Code 24 is for the duty C. I wish I knew how the TCU determines that the duty C is bad. I'm guessing that it might be blaming the duty C for mechanical issues. I rented a lift by the hour to change the duty C and didn't have time to address the grooves in the clutch basket and hub. I gambled that the grooves could be left alone.

 

Anyway, since I really don't care about having full time AWD but want AWD on demand I'm thinking of removing duty C control from the TCU and using a simple switch to control it. As I understand things the TCU sends a varying voltage to the duty C to control the torque bias. What if I only send full voltage or no voltage to the duty C? It would either be open or closed.

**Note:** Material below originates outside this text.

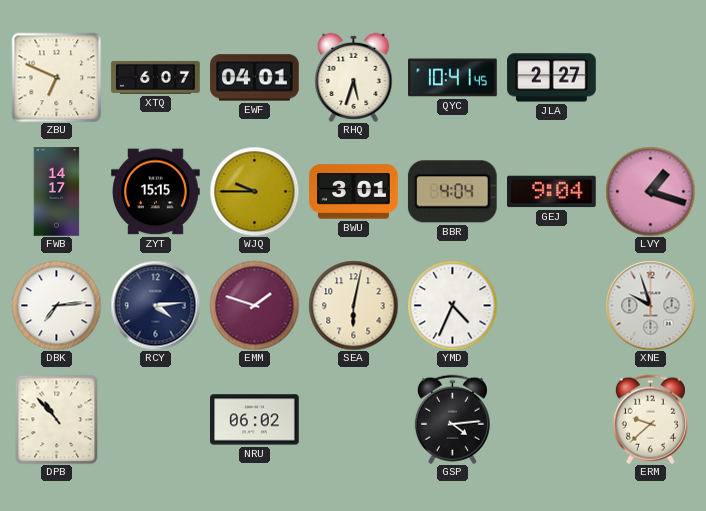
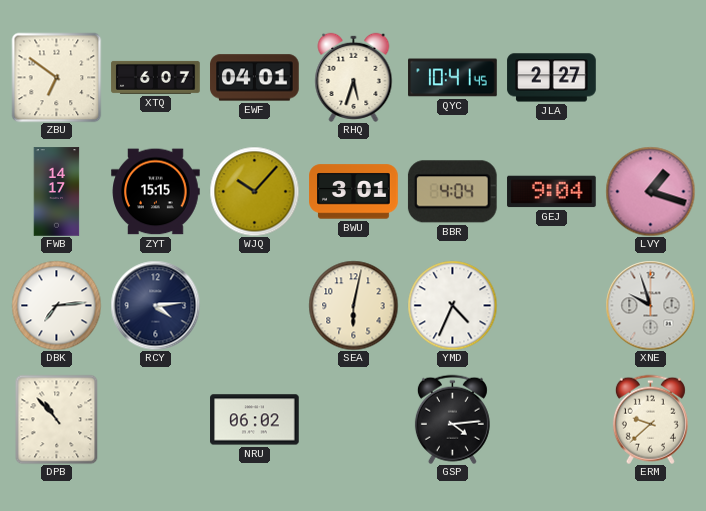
ZBU: 6:49 -> 6:51
WJQ: 9:45 -> 10:07
EMM: 1:48 -> none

Much like installing the FWD fuse except that the torque bias would either be 90/10 or 50/50. I'd only use AWD off-road or in snow/sleet, etc.

 

I'm assuming that the wiring is still good but if not, I'll have to address that whether I install a switch, fwd fuse or new TCU. I'm not very optimistic that a new TCU will solve this issue without addressing the 178k wear in the MPT clutch assy. Do you know what voltage is sent to the duty C to open it fully? 5v or 12v? I also need some guidance on the wiring. I'm sure this has been done before but it could take a lot of searching to find it. Thanks for your help.